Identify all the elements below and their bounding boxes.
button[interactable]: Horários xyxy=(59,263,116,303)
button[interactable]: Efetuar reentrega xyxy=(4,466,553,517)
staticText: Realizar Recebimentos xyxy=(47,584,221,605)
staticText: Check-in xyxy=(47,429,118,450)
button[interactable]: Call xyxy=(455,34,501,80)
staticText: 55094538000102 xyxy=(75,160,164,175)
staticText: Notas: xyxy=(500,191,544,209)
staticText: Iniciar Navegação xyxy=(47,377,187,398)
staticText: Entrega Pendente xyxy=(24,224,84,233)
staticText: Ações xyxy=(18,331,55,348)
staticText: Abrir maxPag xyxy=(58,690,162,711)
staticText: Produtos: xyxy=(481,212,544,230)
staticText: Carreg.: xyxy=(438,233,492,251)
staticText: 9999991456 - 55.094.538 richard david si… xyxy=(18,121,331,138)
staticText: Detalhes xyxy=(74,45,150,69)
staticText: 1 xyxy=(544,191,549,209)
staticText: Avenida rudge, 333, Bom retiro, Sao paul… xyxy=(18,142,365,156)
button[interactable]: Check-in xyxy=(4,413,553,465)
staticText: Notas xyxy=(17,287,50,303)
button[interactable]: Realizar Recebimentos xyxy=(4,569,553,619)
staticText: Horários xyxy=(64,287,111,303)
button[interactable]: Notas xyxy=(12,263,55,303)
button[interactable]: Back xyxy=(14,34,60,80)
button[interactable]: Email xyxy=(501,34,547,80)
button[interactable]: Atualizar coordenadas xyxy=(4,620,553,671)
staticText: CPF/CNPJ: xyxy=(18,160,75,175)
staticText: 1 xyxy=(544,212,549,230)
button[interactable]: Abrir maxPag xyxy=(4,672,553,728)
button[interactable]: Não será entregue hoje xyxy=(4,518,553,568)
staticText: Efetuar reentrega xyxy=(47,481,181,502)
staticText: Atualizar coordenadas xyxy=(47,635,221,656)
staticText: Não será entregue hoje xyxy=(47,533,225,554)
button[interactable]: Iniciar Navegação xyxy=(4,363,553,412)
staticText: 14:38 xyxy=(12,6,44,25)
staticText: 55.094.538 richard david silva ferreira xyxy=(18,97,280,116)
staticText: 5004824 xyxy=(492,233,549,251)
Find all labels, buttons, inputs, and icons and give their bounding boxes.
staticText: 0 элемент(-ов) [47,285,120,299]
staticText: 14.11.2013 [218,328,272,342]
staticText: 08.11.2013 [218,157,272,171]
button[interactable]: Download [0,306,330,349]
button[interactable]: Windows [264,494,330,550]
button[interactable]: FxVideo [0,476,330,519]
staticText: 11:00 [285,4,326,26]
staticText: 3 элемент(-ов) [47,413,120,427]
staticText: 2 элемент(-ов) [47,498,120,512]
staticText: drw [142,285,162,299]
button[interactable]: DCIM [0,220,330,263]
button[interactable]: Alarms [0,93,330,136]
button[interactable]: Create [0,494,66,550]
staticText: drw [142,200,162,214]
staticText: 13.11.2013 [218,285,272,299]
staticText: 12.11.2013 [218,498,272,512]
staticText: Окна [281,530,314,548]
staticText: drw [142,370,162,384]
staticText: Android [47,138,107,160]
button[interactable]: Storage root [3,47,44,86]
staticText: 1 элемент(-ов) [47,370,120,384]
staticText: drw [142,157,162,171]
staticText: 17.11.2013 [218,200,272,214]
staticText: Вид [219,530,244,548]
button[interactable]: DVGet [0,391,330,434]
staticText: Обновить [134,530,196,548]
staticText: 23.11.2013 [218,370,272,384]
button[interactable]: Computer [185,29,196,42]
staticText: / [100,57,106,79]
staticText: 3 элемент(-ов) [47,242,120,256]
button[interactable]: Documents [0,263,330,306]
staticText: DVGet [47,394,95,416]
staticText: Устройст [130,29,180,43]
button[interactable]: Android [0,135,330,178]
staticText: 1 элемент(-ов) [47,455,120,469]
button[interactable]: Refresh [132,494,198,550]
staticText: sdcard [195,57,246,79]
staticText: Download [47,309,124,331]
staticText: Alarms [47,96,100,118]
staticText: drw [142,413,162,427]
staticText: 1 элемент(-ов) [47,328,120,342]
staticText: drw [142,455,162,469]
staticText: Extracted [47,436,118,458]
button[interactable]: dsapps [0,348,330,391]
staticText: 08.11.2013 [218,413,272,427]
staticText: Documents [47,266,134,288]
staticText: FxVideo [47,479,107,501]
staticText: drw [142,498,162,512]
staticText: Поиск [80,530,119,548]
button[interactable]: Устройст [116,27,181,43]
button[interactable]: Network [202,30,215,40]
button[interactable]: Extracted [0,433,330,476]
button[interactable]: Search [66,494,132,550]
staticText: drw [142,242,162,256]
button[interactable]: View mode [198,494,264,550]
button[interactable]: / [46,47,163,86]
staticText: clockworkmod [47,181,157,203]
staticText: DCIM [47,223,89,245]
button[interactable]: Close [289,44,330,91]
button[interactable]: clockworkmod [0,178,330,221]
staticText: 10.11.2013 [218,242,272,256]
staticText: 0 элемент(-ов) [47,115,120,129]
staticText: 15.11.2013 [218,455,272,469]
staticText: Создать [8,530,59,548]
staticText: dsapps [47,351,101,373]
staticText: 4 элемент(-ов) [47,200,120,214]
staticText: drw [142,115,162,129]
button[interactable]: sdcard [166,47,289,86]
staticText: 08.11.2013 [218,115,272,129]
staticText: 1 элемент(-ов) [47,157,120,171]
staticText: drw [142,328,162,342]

------------------------------

YOUR TASK. The answer is the full set of records, printed exactly as given.

ANSWER TO THIS PROBLEM.
Identify all the elements below and their bounding boxes.
button[interactable]: Horários xyxy=(59,263,116,303)
button[interactable]: Efetuar reentrega xyxy=(4,466,553,517)
staticText: Realizar Recebimentos xyxy=(47,584,221,605)
staticText: Check-in xyxy=(47,429,118,450)
button[interactable]: Call xyxy=(455,34,501,80)
staticText: 55094538000102 xyxy=(75,160,164,175)
staticText: Notas: xyxy=(500,191,544,209)
staticText: Iniciar Navegação xyxy=(47,377,187,398)
staticText: Entrega Pendente xyxy=(24,224,84,233)
staticText: Ações xyxy=(18,331,55,348)
staticText: Abrir maxPag xyxy=(58,690,162,711)
staticText: Produtos: xyxy=(481,212,544,230)
staticText: Carreg.: xyxy=(438,233,492,251)
staticText: 9999991456 - 55.094.538 richard david si… xyxy=(18,121,331,138)
staticText: Detalhes xyxy=(74,45,150,69)
staticText: 1 xyxy=(544,191,549,209)
staticText: Avenida rudge, 333, Bom retiro, Sao paul… xyxy=(18,142,365,156)
button[interactable]: Check-in xyxy=(4,413,553,465)
staticText: Notas xyxy=(17,287,50,303)
button[interactable]: Realizar Recebimentos xyxy=(4,569,553,619)
staticText: Horários xyxy=(64,287,111,303)
button[interactable]: Notas xyxy=(12,263,55,303)
button[interactable]: Back xyxy=(14,34,60,80)
button[interactable]: Email xyxy=(501,34,547,80)
button[interactable]: Atualizar coordenadas xyxy=(4,620,553,671)
staticText: CPF/CNPJ: xyxy=(18,160,75,175)
staticText: 1 xyxy=(544,212,549,230)
button[interactable]: Abrir maxPag xyxy=(4,672,553,728)
button[interactable]: Não será entregue hoje xyxy=(4,518,553,568)
staticText: Efetuar reentrega xyxy=(47,481,181,502)
staticText: Atualizar coordenadas xyxy=(47,635,221,656)
staticText: Não será entregue hoje xyxy=(47,533,225,554)
button[interactable]: Iniciar Navegação xyxy=(4,363,553,412)
staticText: 14:38 xyxy=(12,6,44,25)
staticText: 55.094.538 richard david silva ferreira xyxy=(18,97,280,116)
staticText: 5004824 xyxy=(492,233,549,251)
Find all labels, buttons, inputs, and icons and give their bounding boxes.
staticText: 0 элемент(-ов) [47,285,120,299]
staticText: 14.11.2013 [218,328,272,342]
staticText: 08.11.2013 [218,157,272,171]
button[interactable]: Download [0,306,330,349]
button[interactable]: Windows [264,494,330,550]
button[interactable]: FxVideo [0,476,330,519]
staticText: 11:00 [285,4,326,26]
staticText: 3 элемент(-ов) [47,413,120,427]
staticText: 2 элемент(-ов) [47,498,120,512]
staticText: drw [142,285,162,299]
button[interactable]: DCIM [0,220,330,263]
button[interactable]: Alarms [0,93,330,136]
button[interactable]: Create [0,494,66,550]
staticText: drw [142,200,162,214]
staticText: 13.11.2013 [218,285,272,299]
staticText: 12.11.2013 [218,498,272,512]
staticText: Окна [281,530,314,548]
staticText: drw [142,370,162,384]
staticText: Android [47,138,107,160]
button[interactable]: Storage root [3,47,44,86]
staticText: 1 элемент(-ов) [47,370,120,384]
staticText: drw [142,157,162,171]
staticText: 17.11.2013 [218,200,272,214]
staticText: Вид [219,530,244,548]
button[interactable]: DVGet [0,391,330,434]
staticText: Обновить [134,530,196,548]
staticText: 23.11.2013 [218,370,272,384]
button[interactable]: Computer [185,29,196,42]
staticText: / [100,57,106,79]
staticText: 3 элемент(-ов) [47,242,120,256]
button[interactable]: Documents [0,263,330,306]
staticText: DVGet [47,394,95,416]
staticText: Устройст [130,29,180,43]
button[interactable]: Android [0,135,330,178]
staticText: 1 элемент(-ов) [47,455,120,469]
button[interactable]: Refresh [132,494,198,550]
staticText: sdcard [195,57,246,79]
staticText: Download [47,309,124,331]
staticText: Alarms [47,96,100,118]
staticText: drw [142,413,162,427]
staticText: 1 элемент(-ов) [47,328,120,342]
staticText: drw [142,455,162,469]
staticText: Extracted [47,436,118,458]
button[interactable]: dsapps [0,348,330,391]
staticText: 08.11.2013 [218,413,272,427]
staticText: Documents [47,266,134,288]
staticText: FxVideo [47,479,107,501]
staticText: drw [142,498,162,512]
staticText: Поиск [80,530,119,548]
button[interactable]: Устройст [116,27,181,43]
button[interactable]: Network [202,30,215,40]
button[interactable]: Extracted [0,433,330,476]
button[interactable]: Search [66,494,132,550]
staticText: drw [142,242,162,256]
button[interactable]: View mode [198,494,264,550]
button[interactable]: / [46,47,163,86]
staticText: clockworkmod [47,181,157,203]
staticText: DCIM [47,223,89,245]
button[interactable]: Close [289,44,330,91]
button[interactable]: clockworkmod [0,178,330,221]
staticText: 10.11.2013 [218,242,272,256]
staticText: 0 элемент(-ов) [47,115,120,129]
staticText: 15.11.2013 [218,455,272,469]
staticText: Создать [8,530,59,548]
staticText: dsapps [47,351,101,373]
staticText: 4 элемент(-ов) [47,200,120,214]
staticText: drw [142,115,162,129]
button[interactable]: sdcard [166,47,289,86]
staticText: 08.11.2013 [218,115,272,129]
staticText: 1 элемент(-ов) [47,157,120,171]
staticText: drw [142,328,162,342]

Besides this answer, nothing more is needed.